What to produce: Leave out the pictures, and retype the remaining data exactly.

Working data:
------------------------

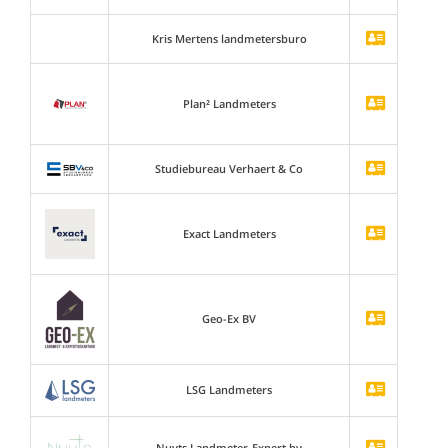
Kris Mertens landmetersburo
Plan² Landmeters
Studiebureau Verhaert & Co
Exact Landmeters
Geo-Ex BV
LSG Landmeters
Nuyts Landmeter-Expert bv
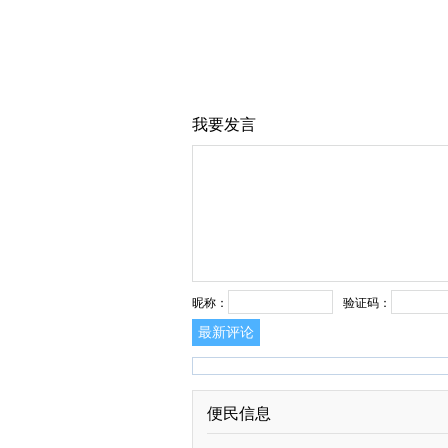
我要发言
昵称：
验证码：
最新评论
便民信息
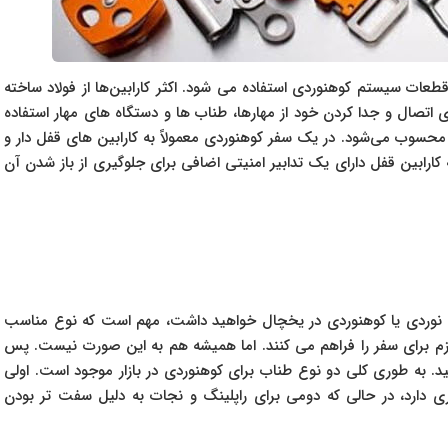
عات سیستم کوهنوردی استفاده می شود. اکثر کارابین‌ها از فولاد ساخته
ی اتصال و جدا کردن خود از مهارها، طناب ها و دستگاه های مهار استفاده
محسوب می‌شود. در یک سفر کوهنوردی معمولاً به کارابین های قفل دار و
 کارابین قفل دارای یک تدابیر امنیتی اضافی برای جلوگیری از باز شدن آن
خ نوردی یا کوهنوردی در یخچال خواهید داشت، مهم است که نوع مناسب
 لازم برای سفر را فراهم می کنند. اما همیشه هم به این صورت نیست. پس
ید. به طوری کلی دو نوع طناب برای کوهنوردی در بازار موجود است. اولی
 دارد، در حالی که دومی برای راپلینگ و نجات به دلیل سفت تر بودن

------------------------

Result:
Kris Mertens landmetersburo
Plan² Landmeters
Studiebureau Verhaert & Co
Exact Landmeters
Geo-Ex BV
LSG Landmeters
Nuyts Landmeter-Expert bv
我要发言
昵称：
验证码：
最新评论
便民信息
عات سیستم کوهنوردی استفاده می شود. اکثر کارابین‌ها از فولاد ساخته
ی اتصال و جدا کردن خود از مهارها، طناب ها و دستگاه های مهار استفاده
محسوب می‌شود. در یک سفر کوهنوردی معمولاً به کارابین های قفل دار و
 کارابین قفل دارای یک تدابیر امنیتی اضافی برای جلوگیری از باز شدن آن
خ نوردی یا کوهنوردی در یخچال خواهید داشت، مهم است که نوع مناسب
 لازم برای سفر را فراهم می کنند. اما همیشه هم به این صورت نیست. پس
ید. به طوری کلی دو نوع طناب برای کوهنوردی در بازار موجود است. اولی
 دارد، در حالی که دومی برای راپلینگ و نجات به دلیل سفت تر بودن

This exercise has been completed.